The Canadian is the next best known, though some punters don't like it because it comprises so many bets - 5 selections into 10 doubles, 10 trebles, 5 accumulators and one 'five in a row'; that's 26 bets altogether. Another variation is one that links 6 selections into 15 doubles, 20 trebles, 15 accumulators, six 'five in a rows' and one 6-horse accumulator. That's a total of 57 bets (which may explain why in the UK this particular bet is called The

If you are serious about coming to grips with doubles and trebles, then choosing one of these three angles of betting could be just what you need.

Alternatively, the punter seeking doubles' profits can look at the one double a week bet. Wait for Saturday's racing, choose your T.A.B. Double, and go for broke on one big double.

That would be 52 doubles a year; at $10 each you would be risking $520. Two doubles at $26 each would see you break even. That's a strike rate of only 3.84 per cent. I'm sure a sensible bettor could achieve better than this on doubles.

Now to a system which will help you choose the horses to go into your doubles and trebles. It's a method of form study drawn up some 30 years ago by a most astute British punter and which I have adapted for Australian racing.


  1. Concentrate on one Daily Double per Saturday. This can be at any venue and can be a Daily Double or an Extra Double. Alternatively, you can use the all-up betting approach and select any 2 races on a card.
  2. Eliminate horses with bad form and who look outclassed. In any field you should be able to eliminate at least 25 per cent or thereabouts. That is, in a 10 horse field, at least 2 or 3. In a 12 horse field, at least 3 and so on. If you have difficulty, then simply axe any horse which ran 9th or worse last start, or which was beaten 12 lengths or more. That will get rid of a few.
  3. List the others in order of chance - 'very rough', 'rough', 'fair' and then 'chance', 'better chance' and 'top chance'. Use the pre-post betting market as an initial guide and then see how your assessments match.
  4. Consider only those horses you have decided rank as 'better chances' and 'top chances'. These should total about 3 in all.
  5. Weigh each horse's chance very carefully. Give preference to runners who have sound records at the track and distance and which are drawn well and are to be ridden by a top jockey. If a horse comes from a leading stable then this is a big plus.

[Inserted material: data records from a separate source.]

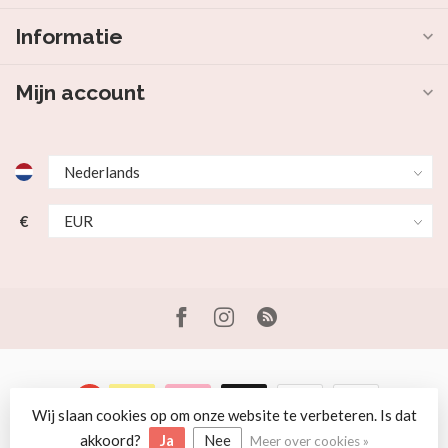
Informatie
Mijn account
€
Wij slaan cookies op om onze website te verbeteren. Is dat
© Copyright 2026 Beer en Schaap
akkoord?
Ja
Nee
Meer over cookies »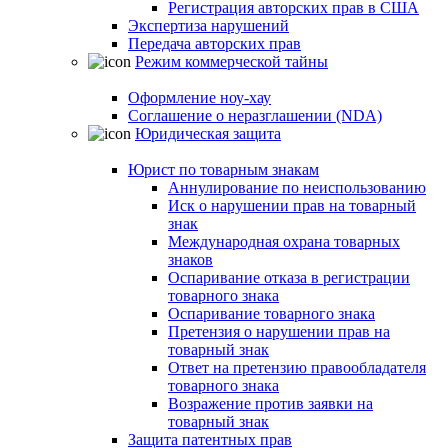
Регистрация авторских прав в США
Экспертиза нарушений
Передача авторских прав
Режим коммерческой тайны
Оформление ноу-хау
Соглашение о неразглашении (NDA)
Юридическая защита
Юрист по товарным знакам
Аннулирование по неиспользованию
Иск о нарушении прав на товарный
знак
Международная охрана товарных
знаков
Оспаривание отказа в регистрации
товарного знака
Оспаривание товарного знака
Претензия о нарушении прав на
товарный знак
Ответ на претензию правообладателя
товарного знака
Возражение против заявки на
товарный знак
Защита патентных прав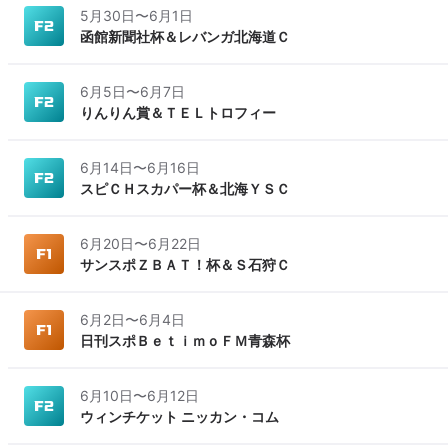
5月30日
〜
6月1日
函館新聞社杯＆レバンガ北海道Ｃ
6月5日
〜
6月7日
りんりん賞＆ＴＥＬトロフィー
6月14日
〜
6月16日
スピＣＨスカパー杯＆北海ＹＳＣ
6月20日
〜
6月22日
サンスポＺＢＡＴ！杯＆Ｓ石狩Ｃ
6月2日
〜
6月4日
日刊スポＢｅｔｉｍｏＦＭ青森杯
6月10日
〜
6月12日
ウィンチケット ニッカン・コム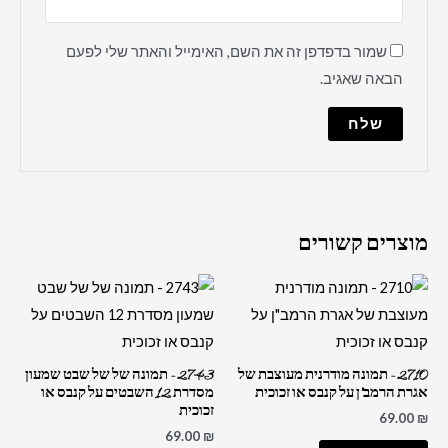
שמור בדפדפן זה את השם, האימייל והאתר שלי לפעם
הבאה שאגיב.
מוצרים קשורים
2710 – תמונה מודרנית מעוצבת של
2743 – תמונה של של שבט שמעון
אגרת הרמב"ן על קנבס או זכוכית
מסדרת 12 השבטים על קנבס או
זכוכית
69.00
₪
69.00
₪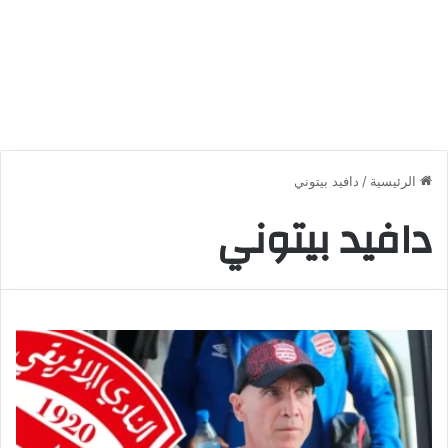
الرئيسية
/
دافيد بيتوني
دافيد بيتوني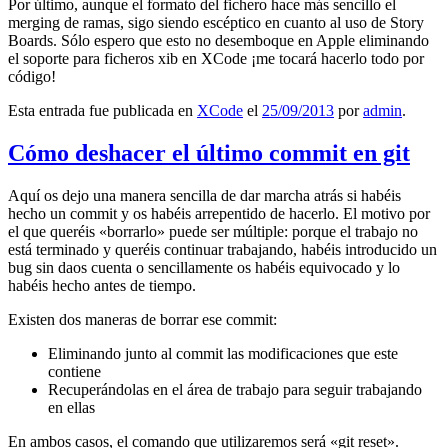
Por último, aunque el formato del fichero hace más sencillo el
merging de ramas, sigo siendo escéptico en cuanto al uso de Story
Boards. Sólo espero que esto no desemboque en Apple eliminando
el soporte para ficheros xib en XCode ¡me tocará hacerlo todo por
código!
Esta entrada fue publicada en
XCode
el
25/09/2013
por
admin
.
Cómo deshacer el último commit en git
Aquí os dejo una manera sencilla de dar marcha atrás si habéis
hecho un commit y os habéis arrepentido de hacerlo. El motivo por
el que queréis «borrarlo» puede ser múltiple: porque el trabajo no
está terminado y queréis continuar trabajando, habéis introducido un
bug sin daos cuenta o sencillamente os habéis equivocado y lo
habéis hecho antes de tiempo.
Existen dos maneras de borrar ese commit:
Eliminando junto al commit las modificaciones que este
contiene
Recuperándolas en el área de trabajo para seguir trabajando
en ellas
En ambos casos, el comando que utilizaremos será «git reset».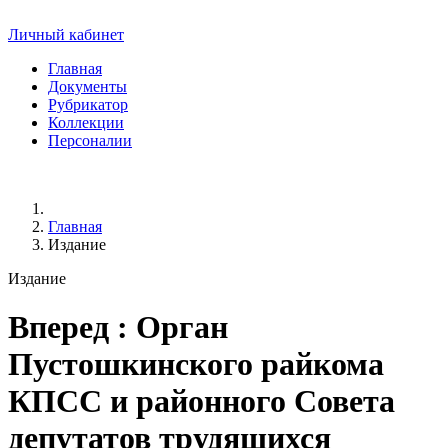
Личный кабинет
Главная
Документы
Рубрикатор
Коллекции
Персоналии
Главная
Издание
Издание
Вперед
: Орган
Пустошкинского райкома
КПСС и районного Совета
депутатов трудящихся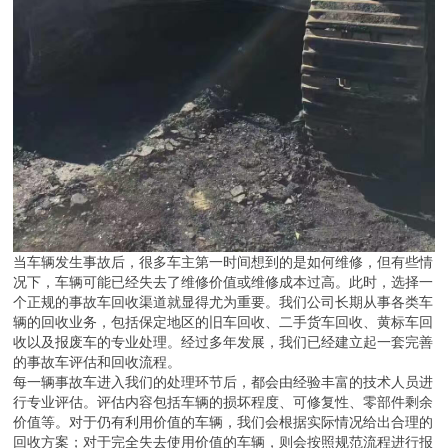
当车辆发生事故后，很多车主第一时间想到的是如何维修，但有些情
况下，车辆可能已经失去了维修价值或维修成本过高。此时，选择一
个正规的事故车回收渠道就显得尤为重要。我们公司长期从事各类车
辆的回收业务，包括保定地区的旧车回收、二手货车回收、黄标车回
收以及报废车的专业处理。经过多年发展，我们已经建立起一套完善
的事故车评估和回收流程。
每一辆事故车进入我们的处理环节后，都会由经验丰富的技术人员进
行专业评估。评估内容包括车辆的损坏程度、可修复性、零部件剩余
价值等。对于仍有利用价值的车辆，我们会根据实际情况给出合理的
回收方案；对于完全失去使用价值的车辆，则会按照规范流程进行报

Remember that horses at even relatively short prices can pay very good dividends. Take, as an example, the Caulfield daily double of April 23.

The first leg winner was Chiliad at 5/2 and the second leg went to Turnout at 5/1. Now, on an all-up basis, using SP as a guide, the double should have paid 3.5 x 6.0, equaling $21 for $1. But on the Victorian T.A.B. the dividend was more than $34 and on the Queensland TAB the return was $29.

Finally, a strategy based on wins and prizemoney earnings.


  1. Choose which Daily Double you are going to bet on.
  2. In each leg choose the horse which has had the most wins in its career. These become the banker horses providing they are at 10/1 or under in the betting.
  3. If two horses are equal with wins, choose the one with the highest total earnings in its career.